Harry knew, of course, that the barrier of discourse had escalated with those two words, and therefore accepted the dial tone with displeased indignation. If it was not her ineptitude to fault her work, it was not his temper to fault his conduct. As so, he stood by his vulgarity as he could do little more to combat the system's indifference.
It did not, however, diminish the residing anger he had been burdened. The feeling's inability to manifest itself vexed him deeply, and left him without any motives for mitigation. Any other which was not completely futile that is.
He threw his briefcase up in the air, and kicked it so violently it burst open. Every single paper stack, folder, file- all selections of the most precious company data Harry had organized flew out. A frantic white spectacle became a part of the sky, before drifting drown in messy dunes. Flat doves without bones, their wings useless.
Now the island was covered with what supposedly could be called his life work.
Harry was with only himself stuck in two equally bizarre scenarios. The one of the crashed plane, to which he was a survivor, and the one of being stranded on an island somewhere in the Pacific Ocean, to which he would likely die, before Thursday.
He sat down on a large nest of PR-speculations to gather his thoughts and rest his legs.
He could not get over just how verifiable the things he said were. It was the truth after all. He was indeed right in calling the situation unacceptable, for this was exactly what it was! Unacceptable.

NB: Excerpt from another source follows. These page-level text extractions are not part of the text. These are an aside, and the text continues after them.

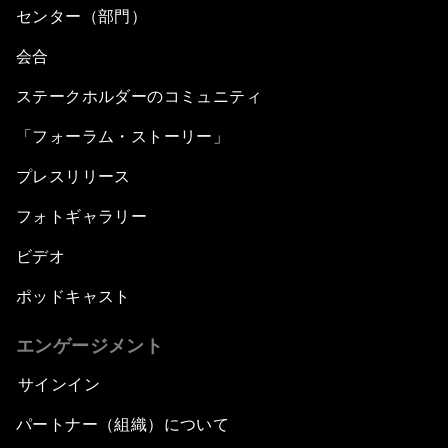
センター（部門）
会合
ステークホルダーのコミュニティ
「フォーラム・ストーリー」
プレスリリース
フォトギャラリー
ビデオ
ポッドキャスト
エンゲージメント
サインイン
パートナー（組織）について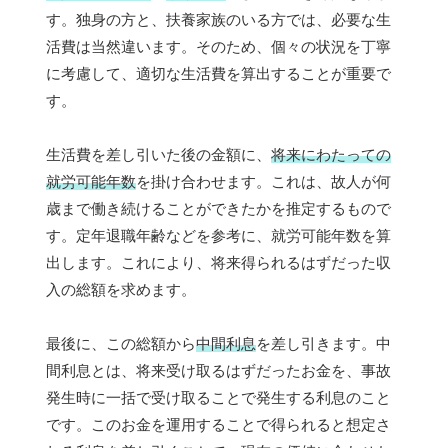
す。独身の方と、扶養家族のいる方では、必要な生
活費は当然違います。そのため、個々の状況を丁寧
に考慮して、適切な生活費を算出することが重要で
す。
生活費を差し引いた後の金額に、
将来にわたっての
就労可能年数
を掛け合わせます。これは、故人が何
歳まで働き続けることができたかを推定するもので
す。定年退職年齢などを参考に、就労可能年数を算
出します。これにより、将来得られるはずだった収
入の総額を求めます。
最後に、この総額から
中間利息
を差し引きます。中
間利息とは、将来受け取るはずだったお金を、事故
発生時に一括で受け取ることで発生する利息のこと
です。このお金を運用することで得られると想定さ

Unacceptable for a man who paid his taxes. Unacceptable for a man who had paid for his ticket. Unacceptable for a man who had always obliged to society, only for society to throw away its own obligating's to him, in favor of some random sots on some other random place on the planet.
Now! He came here to do his job. He followed his orders and went underway as he should, but now he was stuck here as himself. Left to his own devices, as a mere person with no pretense of belonging anywhere. He was no longer controlled by the post-it notes his boss left at his desk, but by the greater sea and the winds- his inability to get anywhere. Commanded to stay by no one, yet could not go where he was supposed to.
Because the service that should have ensured his rescue did not work, it had likewise doomed his own function.
It would lead to his failure to comply with the requisition of his job. The whole California branch would be levied when they heard of this. He would not be there at the meeting, and what would they do then? Replace him, perhaps even before Thursday. There were no other consequences.
They would have to start over.
Wait to die of starvation or wait even longer and be without a job.
Life was both brutal and dull.
The late orange flare had withered off from the edge, now only existing as a thin luster on the waves. The air was getting colder. Harry only vaguely noted these changes as his thoughts became increasingly concerning, more concrete and tangible. His facial expression had made new discoveries to form elaborate corridors for his cogitation, so unprecedented in his mind as their obtuse halls founded unsolicited depths.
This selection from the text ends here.